As a case in point, consider EN ISO 13485:2012. The Forward to the EN addition says, “In seeking compliance with the quality systems requirements of the Medical Devices Directives, organizations may exclude specific requirements from EN ISO 13485. The table below shows the exclusions that are permitted.” For the MDD, for example, the table says, “For Annex VI, exclusion of 7.3, 7.5.1, and 7.5.2 from EN ISO 13485 are permitted”.

Regards,
Dan

Rob Packard
510(k), CE Marking & Quality System Consultant
Jim Bloedau asked about comparison/overlap with RoHS2. Many medical devices use the medical device exemption for RoHS/WEEE requirements, but these exemptions will not last forever. RoHS/WEEE compliance interacts with the ISO 13485 requirements in several places:
1. Clause 4.2.1f) – any other documentation specified by national or regional regulations,
2. Clause 4.2.3f) – to ensure that documents of external origin are identified and their distribution controlled,
3. Clause 5.6.2h) – new or revised regulatory requirements,
4. Clause 7.2.1a) – requirements specified by the customer, including the requirements for delivery and post-delivery activities,
5. Clause 7.3.2b) – applicable statutory and regulatory requirements,
6. Clause 7.5.1.1f) – the implementation of release, delivery, and post-delivery activities,
7. Clause 7.5.1.2.3 – Servicing activities
8. ISO 14971 also has requirements for risk management throughout the total product lifecycle–including obsolescence. ISO 14971 is briefly mentioned in Clause 7.1 of ISO 13485, but it is considered “State of the Art” for Canadian Medical Device Licensing and CE Marking in Europe.
If your company is developing a Quality Plan (Clause 5.4.2 & Clause 7.1) for compliance with RoHS2/WEEE, the above sub-clauses should be considered in your plan.

Rob Packard
510(k), CE Marking & Quality System Consultant
Chris Boon’s comment about “exclusions” is correct. Section 1.2 of ISO 13485 indicates that 7.3 is the only clause that can be excluded. The other clauses of Section 7 may be defined as “not applicable” depending up on the nature of the products or services provided. This gets confusing for companies with both ISO 9001 and ISO 13485, because ISO 9001 uses the term “excluded” in the same way that ISO 13485 is using the term “not applicable.”

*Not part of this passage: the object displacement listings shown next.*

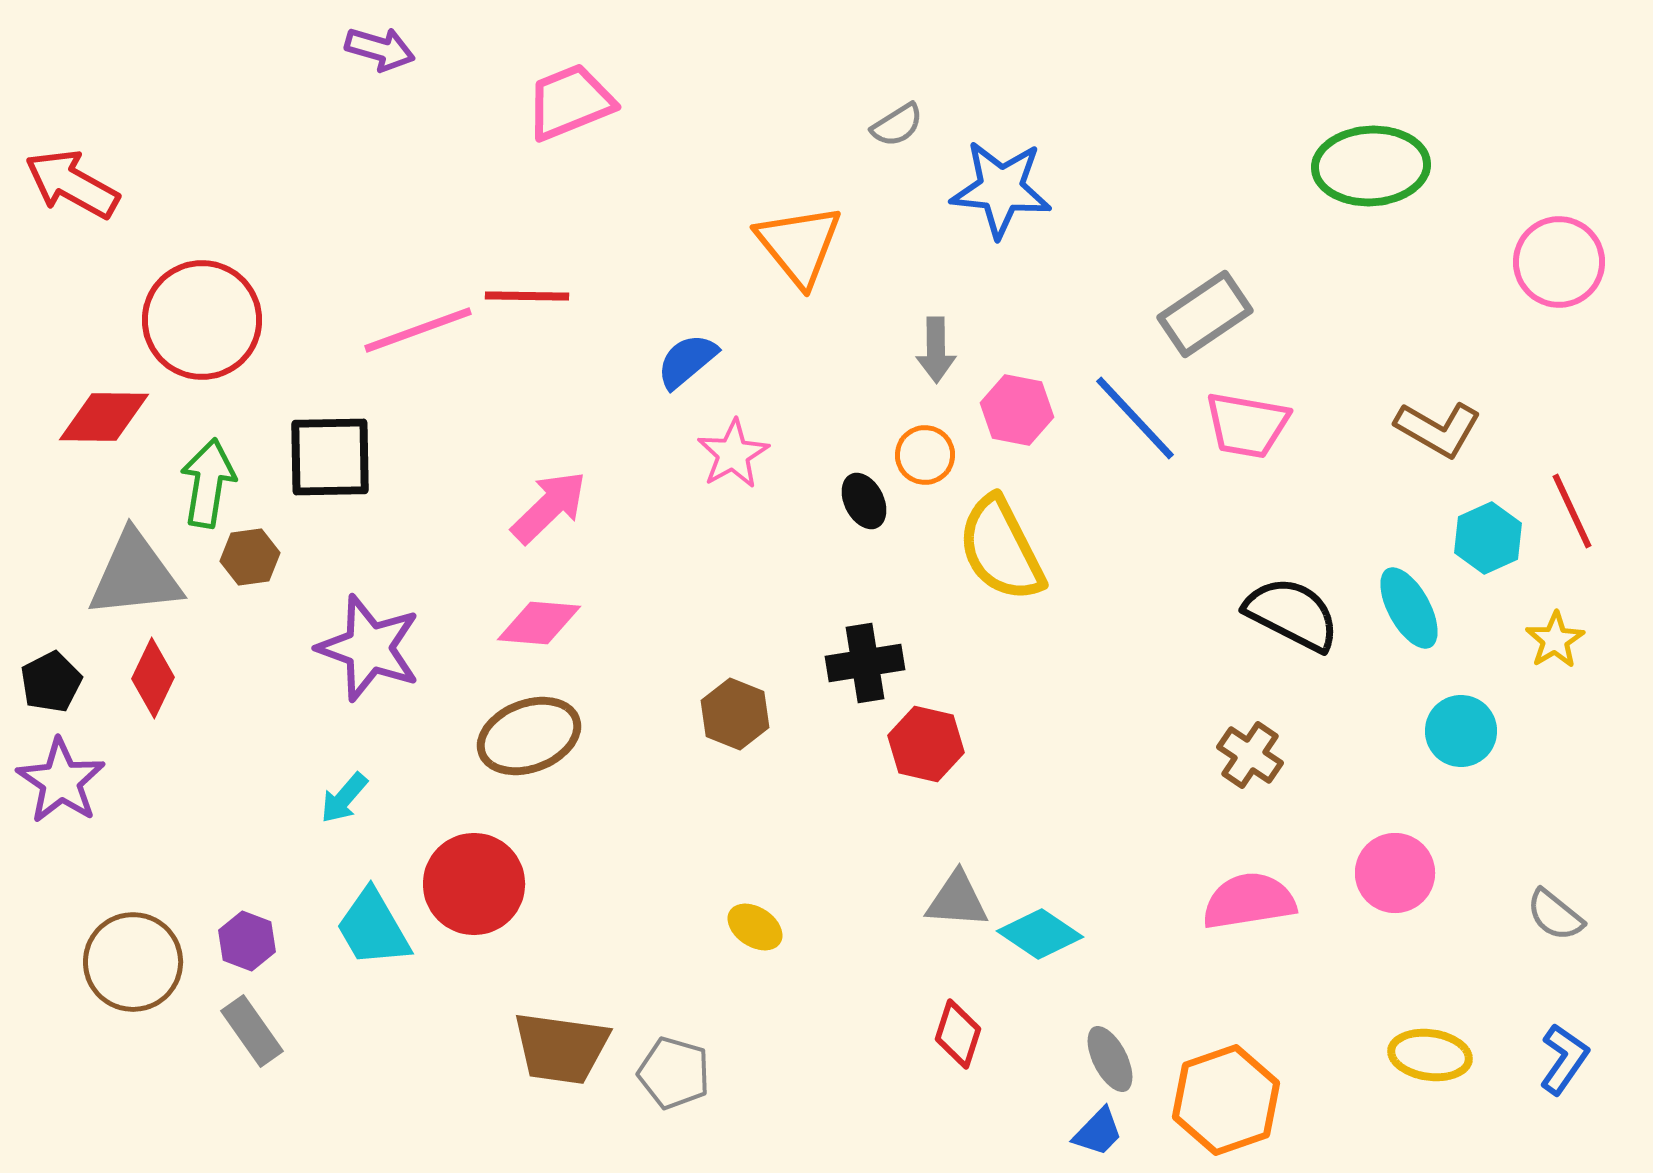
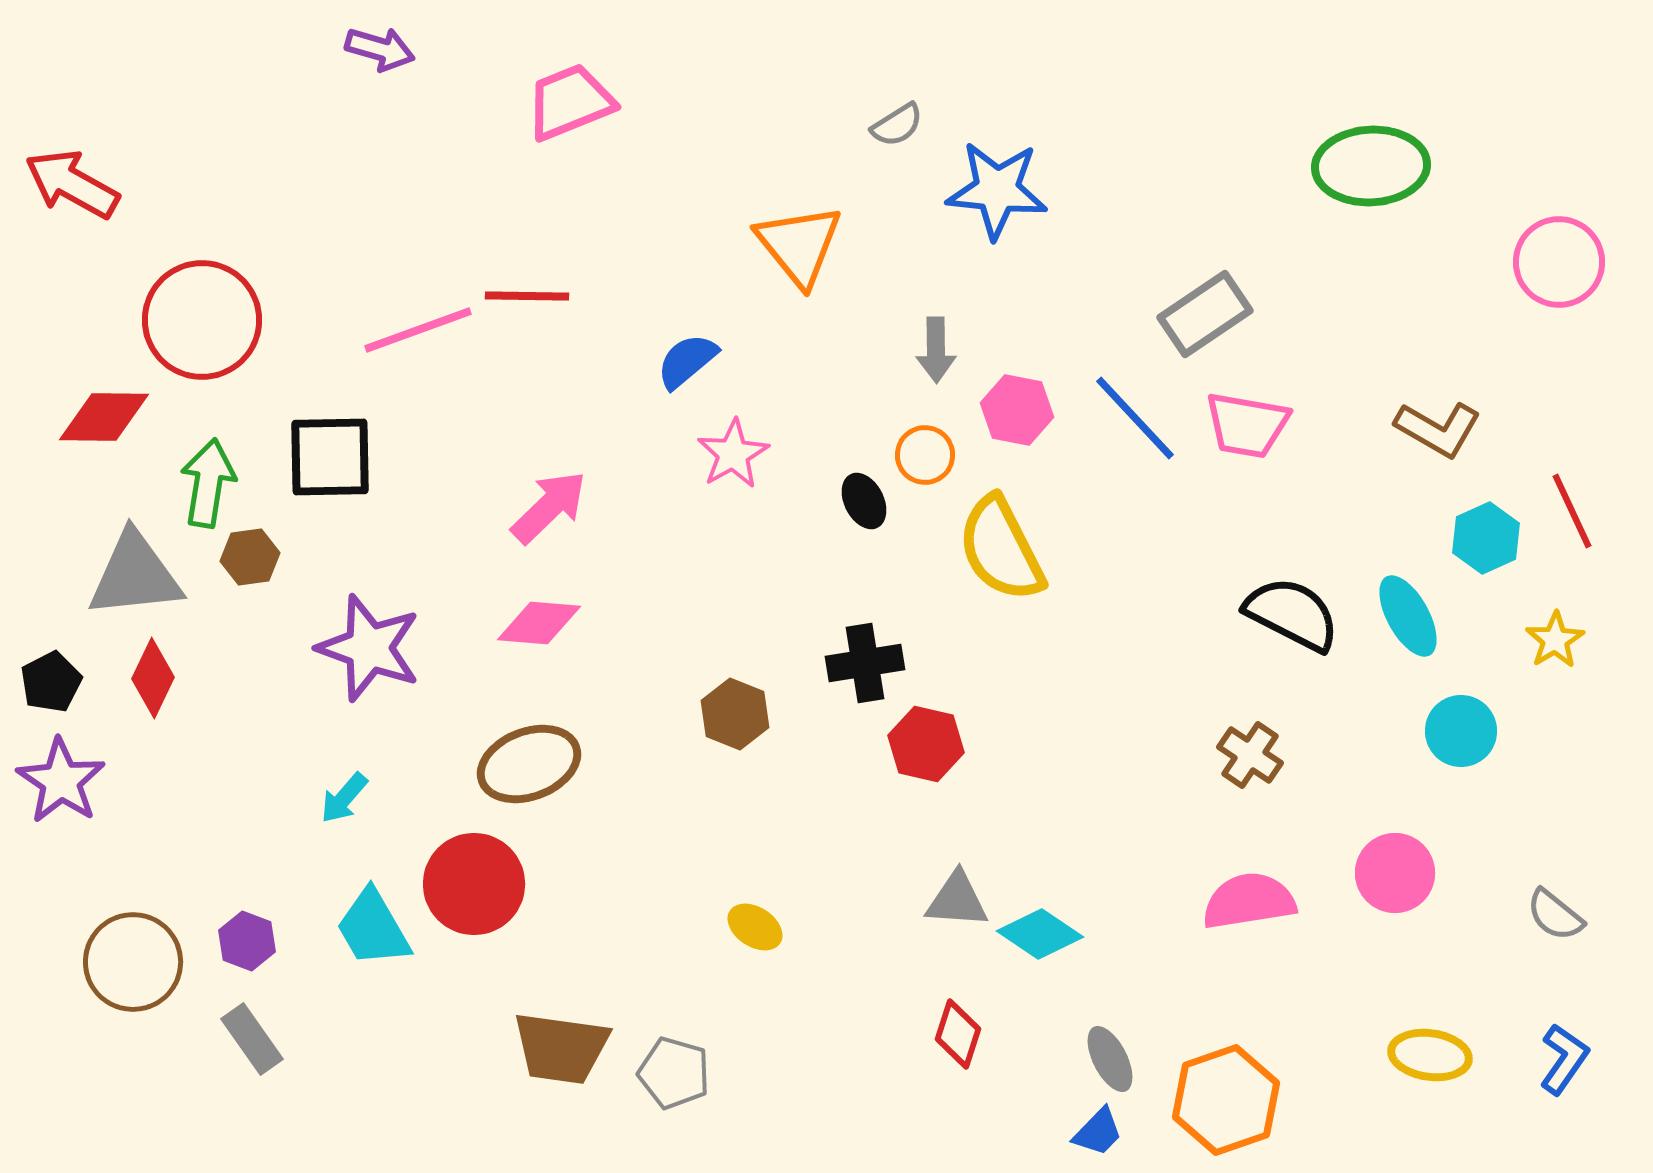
blue star at (1001, 189): moved 4 px left, 1 px down
cyan hexagon at (1488, 538): moved 2 px left
cyan ellipse at (1409, 608): moved 1 px left, 8 px down
brown ellipse at (529, 736): moved 28 px down
gray rectangle at (252, 1031): moved 8 px down
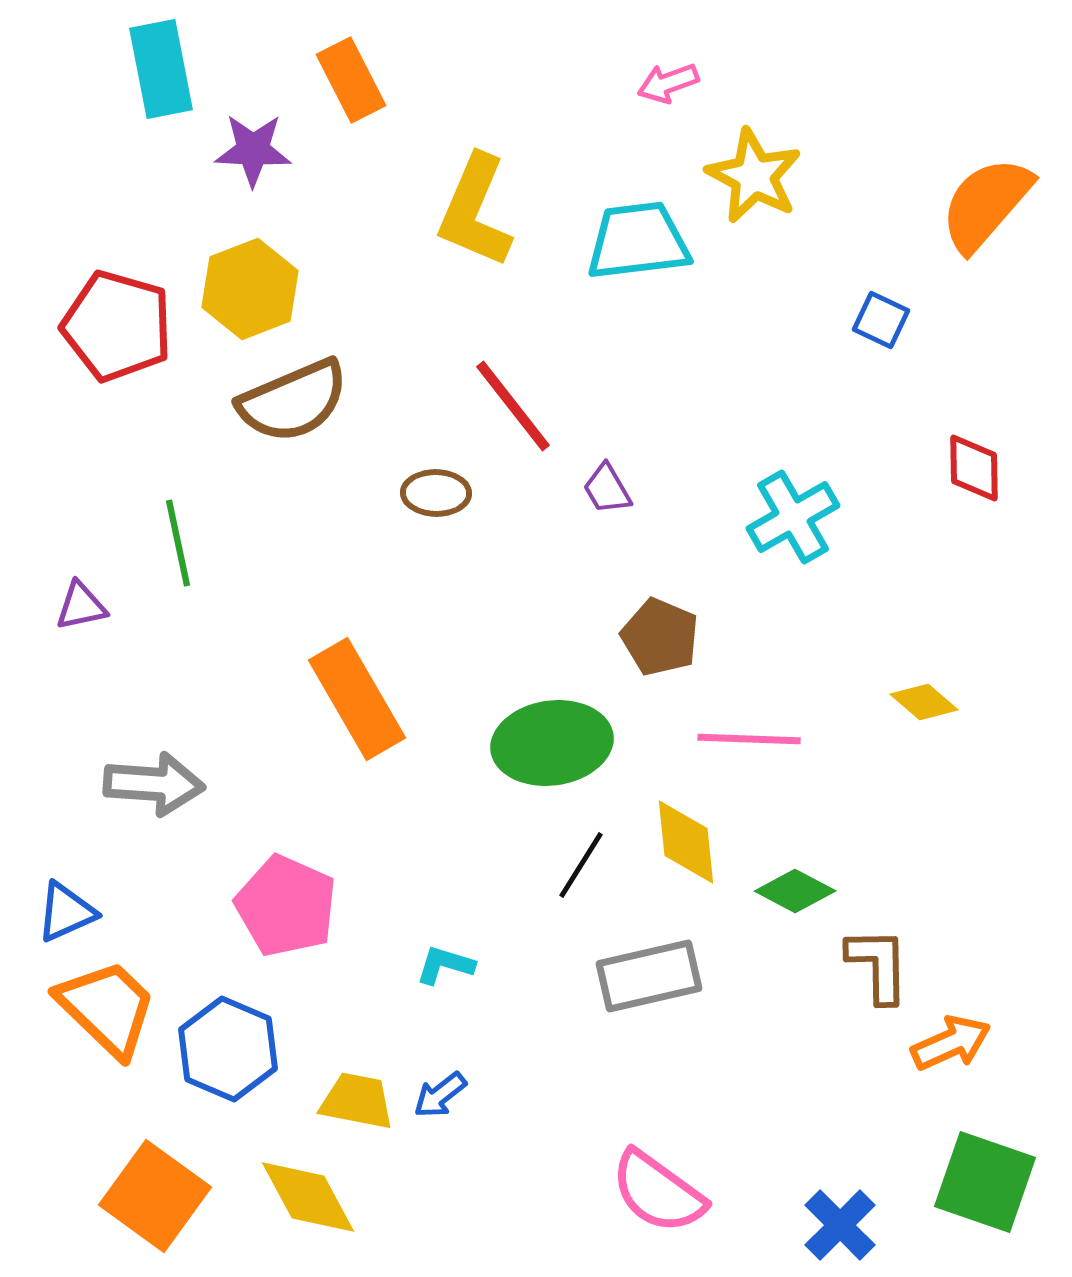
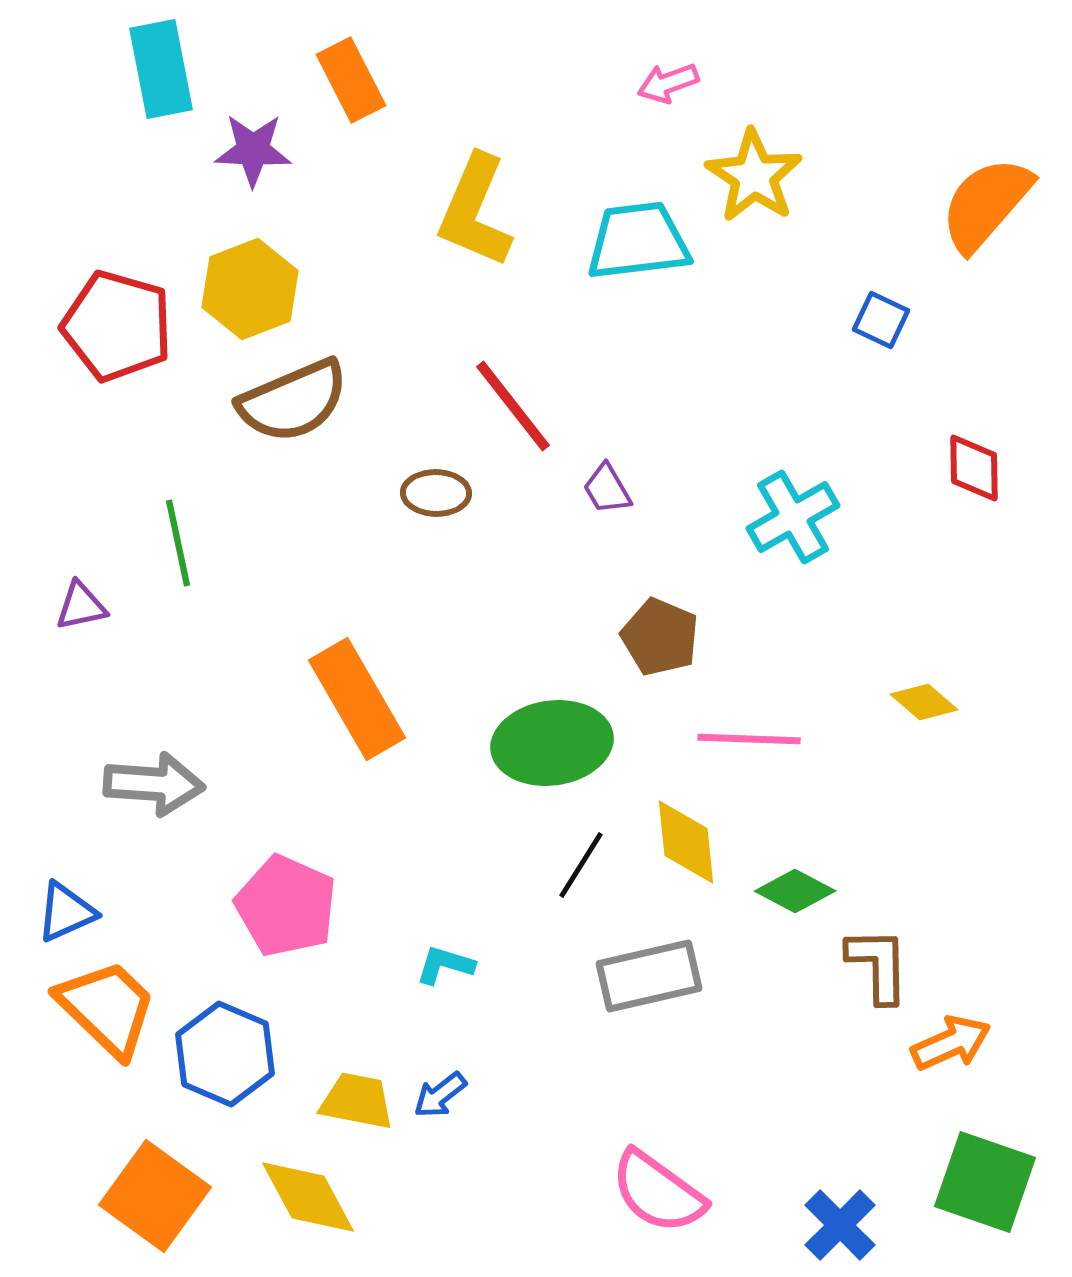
yellow star at (754, 176): rotated 6 degrees clockwise
blue hexagon at (228, 1049): moved 3 px left, 5 px down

You may not claim “non-applicability” for clauses outside of Section 7. However, service companies sometimes have difficulty with certain clauses. For example, Clause 8.3 doesn’t make a lot of sense for a purely service-based company. For example, what would a CRO have a “non-conforming”? Their clinical study report? Wouldn’t that make more sense under Control of Documents or Records?

In these situations, the Quality Manual should explain how this Quality System addresses the intent of these requirements.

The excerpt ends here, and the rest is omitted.